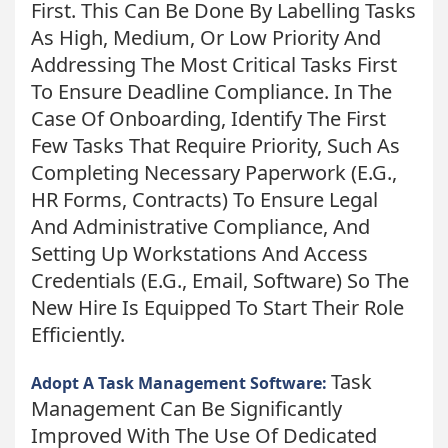
First. This Can Be Done By Labelling Tasks
As High, Medium, Or Low Priority And
Addressing The Most Critical Tasks First
To Ensure Deadline Compliance. In The
Case Of Onboarding, Identify The First
Few Tasks That Require Priority, Such As
Completing Necessary Paperwork (e.g.,
HR Forms, Contracts) To Ensure Legal
And Administrative Compliance, And
Setting Up Workstations And Access
Credentials (e.g., Email, Software) So The
New Hire Is Equipped To Start Their Role
Efficiently.
Task
Adopt A Task Management Software:
Management Can Be Significantly
Improved With The Use Of Dedicated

Task to carry out
Each entry should be repeated exactly as it appears; the pictures stay out.

Exercise answer
First. This Can Be Done By Labelling Tasks
As High, Medium, Or Low Priority And
Addressing The Most Critical Tasks First
To Ensure Deadline Compliance. In The
Case Of Onboarding, Identify The First
Few Tasks That Require Priority, Such As
Completing Necessary Paperwork (e.g.,
HR Forms, Contracts) To Ensure Legal
And Administrative Compliance, And
Setting Up Workstations And Access
Credentials (e.g., Email, Software) So The
New Hire Is Equipped To Start Their Role
Efficiently.
Task
Adopt A Task Management Software:
Management Can Be Significantly
Improved With The Use Of Dedicated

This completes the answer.